= Eva Sorensen =

British chemical engineer

Eva Sorensen is a British chemical engineer. She is the first woman to lead the Department of Chemical Engineering at University College London. She was awarded the Institution of Chemical Engineers (IChemE)'s Frank Morton Medal for promoting best practice in chemical engineering education. Sorensen was appointed Member of the Order of the British Empire in the 2023 Birthday Honours for services to education and chemical engineering. She is a fellow of the Royal Academy of Engineering, the European Society for Engineering Education and the American Institute of Chemical Engineers.

== Life ==
Sorensen is a British chemical engineer. She has worked at University College London since 1996. She has a degree in chemical engineering from the Norwegian University of Science and Technology, graduating in 1989, after which she earned a PhD from the same institution in 1994. She conducted postdoctoral research at the Centre for Process Systems Engineering (CPSE) at Imperial College London.

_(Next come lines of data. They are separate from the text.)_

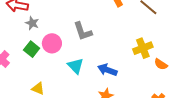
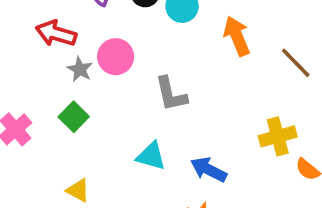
pink circle: (52, 43) -> (116, 57), moved
cyan triangle: (76, 66) -> (151, 156), turned -36

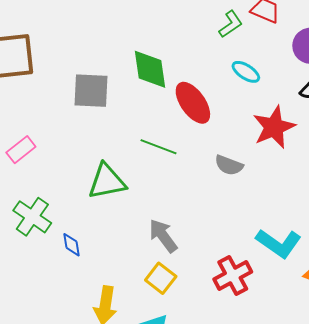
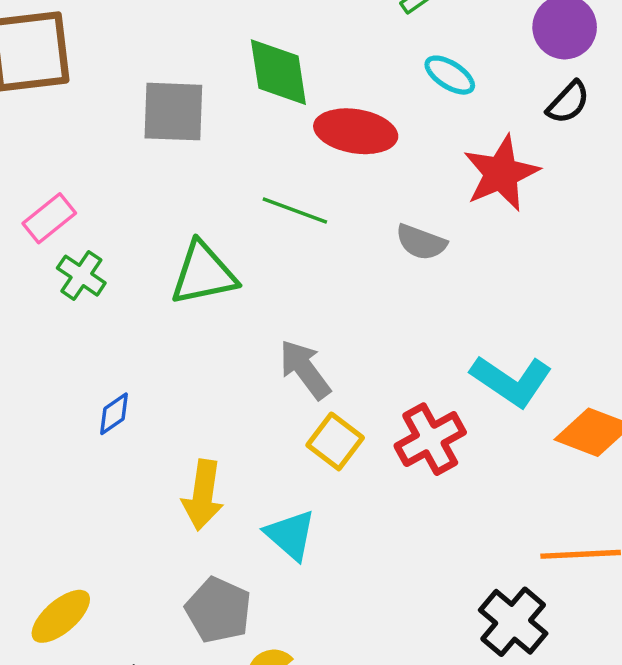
red ellipse: (193, 103) -> (356, 131), turned -45
green cross: (32, 217) -> (81, 276), moved, size x0.7
blue diamond: (72, 245) -> (114, 414), moved, turned 65
yellow square: (161, 278) -> (335, 441), moved

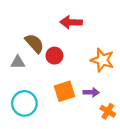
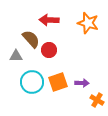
red arrow: (71, 22) -> (49, 20), moved
orange star: (102, 60) -> (88, 23), moved
cyan circle: (24, 103) -> (32, 82), moved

Sorensen was appointed in 2020 as interim head of the Department of Chemical Engineering while Marc-Olivier Coppens was on a year sabbatical. She is the first woman to lead the department in its one hundred year history.

In 2018 Sorensen was honoured by the Institution of Chemical Engineers with the Frank Morton Medal for promoting best practice in chemical engineering education. The citation read "Medal awarded to Professor Eva Sorensen for being a key driver for innovation in teaching and learning, inside and outside her own institution. She was noted by the committee to have worked tirelessly over several decades to promulgate best practice in chemical engineering education." Also in 2018 she was elected a Fellow of the European Society for Engineering Education.

Sorensen was appointed Member of the Order of the British Empire in the 2023 Birthday Honours for services to education and chemical engineering.

In 2024 she was elected a fellow of the Royal Academy of Engineering The same year she was also elected a Fellow of the American Institute of Chemical Engineers.